Since taking power last summer, Afghanistan’s Taliban-led government has been isolated internationally; not a single country has yet recognized it. But in recent weeks, Taliban officials have made a series of increasingly public overtures to a once unlikely prospective partner: India. And the interest has been reciprocated, to some extent. At a regional security summit in Tajikistan in late May, Indian National Security Adviser Ajit Doval urged Afghanistan’s neighbors to provide counterterrorism aid to the war-torn country. On June 2, a delegation of senior Indian officials traveled to Kabul to meet with Taliban leaders. And on June 23, India reopened its diplomatic mission in Afghanistan.

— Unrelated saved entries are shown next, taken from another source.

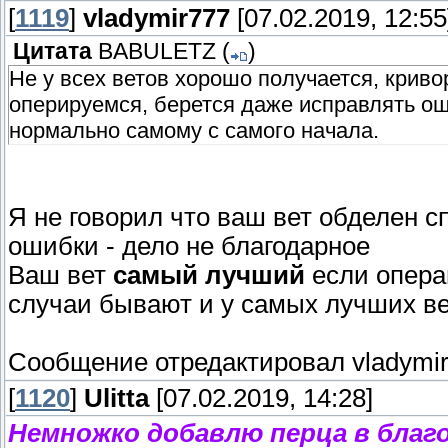
[
на боку безопаснее разлизанного шва по 
1119
]
vladymir777
[07.02.2019, 12:55
Цитата
BABULETZ
(
)
Не у всех ветов хорошо получается, кривор
оперируемся, берется даже исправлять ош
нормально самому с самого начала.
Я не говорил что ваш вет обделен 
ошибки - дело не благодарное
Ваш вет
самый
лучший
если опера
случаи бывают и у самых лучших вет
Сообщение отредактировал
vladymi
[
1120
]
Ulitta
[07.02.2019, 14:28]
Немножко добавлю перца в благо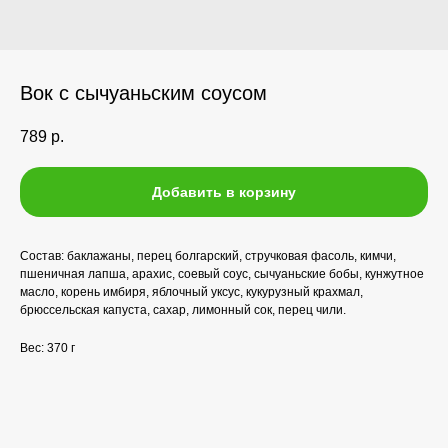
Вок с сычуаньским соусом
789
р.
Добавить в корзину
Состав: баклажаны, перец болгарский, стручковая фасоль, кимчи,
пшеничная лапша, арахис, соевый соус, сычуаньские бобы, кунжутное
масло, корень имбиря, яблочный уксус, кукурузный крахмал,
брюссельская капуста, сахар, лимонный сок, перец чили.
Вес: 370 г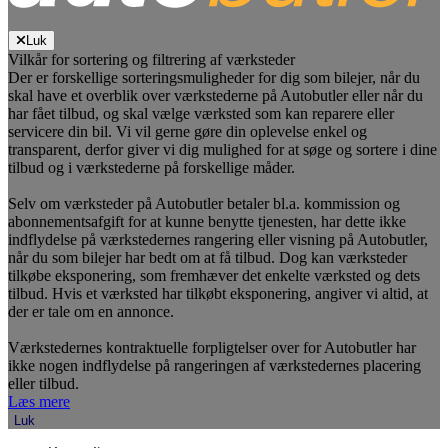
Luk
Vilkår for sortering og filtrering af værksteder
Der er forskellige sorteringsmuligheder for dig som bilejer, når du
skal have et overblik over værkstederne på Autobutler eller når du
har fået tilbud, og skal vælge værksted som kan reparere eller
servicere din bil. Vi vil gerne gøre din oplevelse enkel og
transparent, derfor giver vi dig mulighed for at søge og sortere i dine
tilbud og i værkstederne på forskellige måder.
Selv om værksteder på Autobutler betaler bl.a. kommission og
abonnementsafgift for at kunne benytte tjenesten, har dette ikke
indflydelse på værkstedernes rangering eller visning på Autobutler,
når du som bilejer har bedt om at få tilbud. Dog kan værksteder
tilkøbe eksponering, som fremhæver det enkelte værksted og dets
tilbud. Hvis et værksted har tilkøbt eksponering, angiver vi altid, at
der er tale om en annonce.
Værkstedernes kontraktuelle forpligtelser over for Autobutler har
ikke nogen indflydelse på rangeringen af værkstedernes placering
eller tilbud.
Læs mere
Luk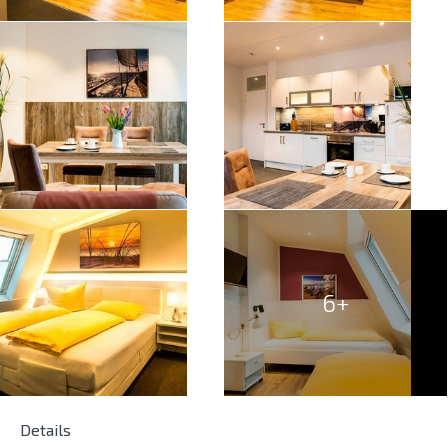
6+
Details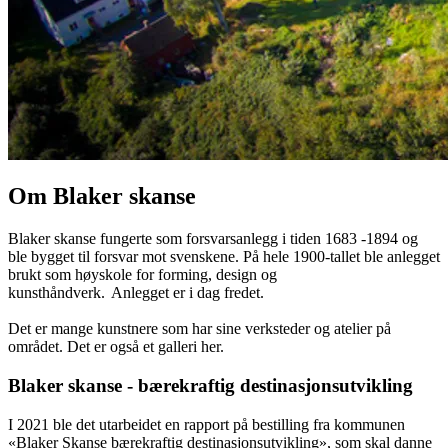
Om Blaker skanse
Blaker skanse fungerte som forsvarsanlegg i tiden 1683 -1894 og
ble bygget til forsvar mot svenskene. På hele 1900-tallet ble anlegget
brukt som høyskole for forming, design og
kunsthåndverk. Anlegget er i dag fredet.
Det er mange kunstnere som har sine verksteder og atelier på
området. Det er også et galleri her.
Blaker skanse - bærekraftig destinasjonsutvikling
I 2021 ble det utarbeidet en rapport på bestilling fra kommunen
«Blaker Skanse bærekraftig destinasjonsutvikling», som skal danne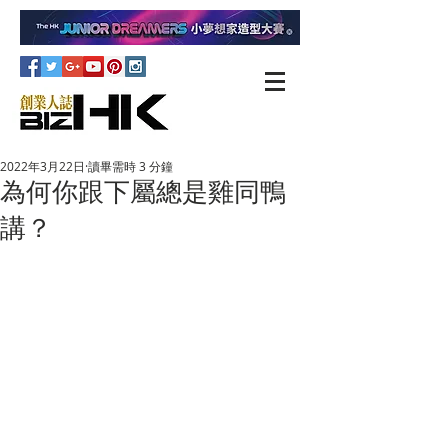
2022年3月22日
讀畢需時 3 分鐘
為何你跟下屬總是雞同鴨
講？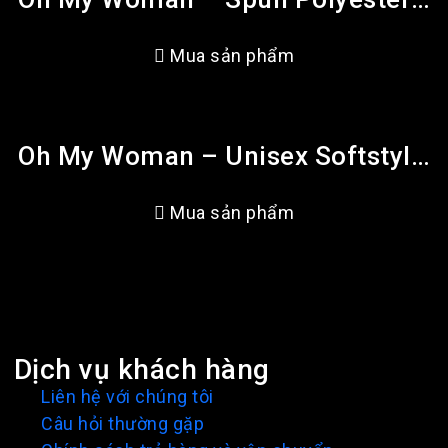
Mua sản phẩm
Oh My Woman – Unisex Softstyle T-Shirt
Mua sản phẩm
Dịch vụ khách hàng
Liên hệ với chúng tôi
Câu hỏi thường gặp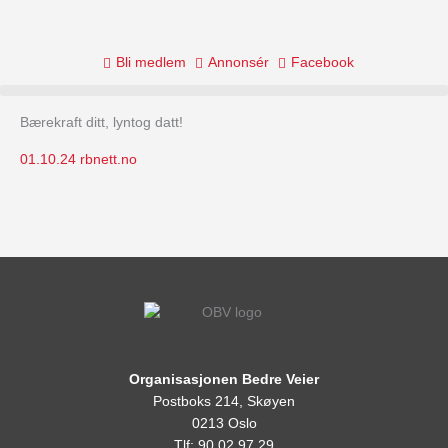
Skip
to
content
Bli medlem
Annonsér
Facebook
Bærekraft ditt, lyntog datt!
01.10.24 rbnett.no
Organisasjonen Bedre Veier
Postboks 214, Skøyen
0213 Oslo
Tlf: 90 02 97 29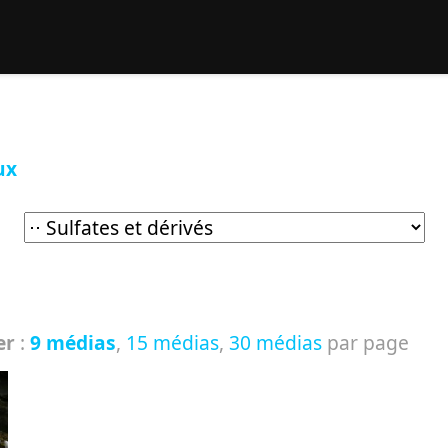
rcher :
ux
er
:
9 médias
,
15 médias
,
30 médias
par page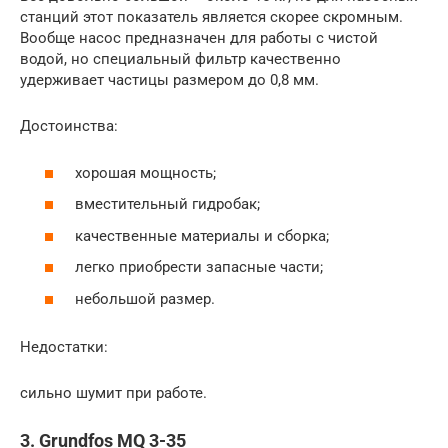
станций этот показатель является скорее скромным.
Вообще насос предназначен для работы с чистой
водой, но специальный фильтр качественно
удерживает частицы размером до 0,8 мм.
Достоинства:
хорошая мощность;
вместительный гидробак;
качественные материалы и сборка;
легко приобрести запасные части;
небольшой размер.
Недостатки:
сильно шумит при работе.
3. Grundfos MQ 3-35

In return for India’s tacit recognition, the Taliban are reportedly ready to act on intelligence against some of the major jihadi groups—including Lashkar-e-Taiba, Jaish-e-Mohammed, and al Qaeda in the Indian Subcontinent (AQIS)—that have traditionally found a haven in Afghanistan. The Taliban have long resisted pressure to act against foreign militants operating in Afghanistan. If their statements to the Indian government are accurate, it would mark a significant shift in the group’s approach to long-standing foreign militant allies. The Taliban’s nascent rapprochement with New Delhi is sharply at odds with the interests of the group’s longtime patron, Pakistan. Pakistan’s sponsorship of the Taliban over nearly three decades has been predicated on the belief that the Taliban could be counted on to limit Indian influence in Afghanistan. This portends a stunning shift in regional dynamics, as stronger ties with India could eventually allow Afghanistan’s Taliban-led government to distance itself from Pakistan.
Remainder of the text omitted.